**ASSIGNMENT**
Without the pictures, set down every line of the data exactly.

-=-=-=-=-

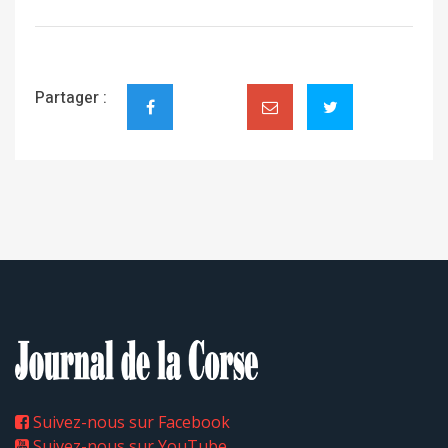
Partager :
Suivez-nous sur Facebook
Suivez-nous sur YouTube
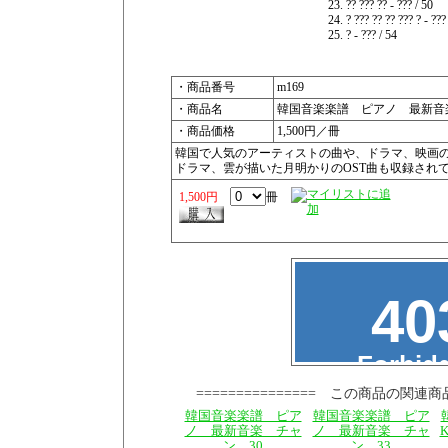
23. ?? ??? ?? - ??? / 50
24. ? ??? ?? ?? ??? ? - ???
25. ? - ??? / 54
・商品番号
m169
・商品名
韓国音楽楽譜 ピアノ 最新音
・商品価格
1,500円／冊
韓国で人気のアーティストの曲や、ドラマ、映画の
ドラマ、雲が描いた月明かりのOST曲も収録され
1,500円
冊
=============== この商品の関連商
韓国音楽楽譜 ピア
韓国音楽楽譜 ピア
ノ 最新音楽 チャ
ノ 最新音楽 チャ
ン 30
ン 33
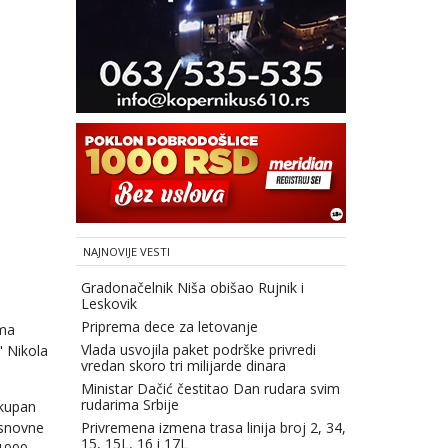
NAJNOVIJE VESTI
Gradonačelnik Niša obišao Rujnik i
Leskovik
Priprema dece za letovanje
ima
Vlada usvojila paket podrške privredi
" Nikola
vredan skoro tri milijarde dinara
Ministar Dačić čestitao Dan rudara svim
rudarima Srbije
ukupan
osnovne
Privremena izmena trasa linija broj 2, 34,
15, 15L, 16 i 17L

-=-=-=-=-

**YOUR SOLUTION**
Partager :
Suivez-nous sur Facebook
Suivez-nous sur YouTube
23. ?? ??? ?? - ??? / 50
24. ? ??? ?? ?? ??? ? - ???
25. ? - ??? / 54
・商品番号
m169
・商品名
韓国音楽楽譜 ピアノ 最新音
・商品価格
1,500円／冊
韓国で人気のアーティストの曲や、ドラマ、映画の
ドラマ、雲が描いた月明かりのOST曲も収録され
1,500円
冊
=============== この商品の関連商
韓国音楽楽譜 ピア
韓国音楽楽譜 ピア
ノ 最新音楽 チャ
ノ 最新音楽 チャ
ン 30
ン 33
NAJNOVIJE VESTI
Gradonačelnik Niša obišao Rujnik i
Leskovik
Priprema dece za letovanje
ima
Vlada usvojila paket podrške privredi
" Nikola
vredan skoro tri milijarde dinara
Ministar Dačić čestitao Dan rudara svim
rudarima Srbije
ukupan
osnovne
Privremena izmena trasa linija broj 2, 34,
15, 15L, 16 i 17L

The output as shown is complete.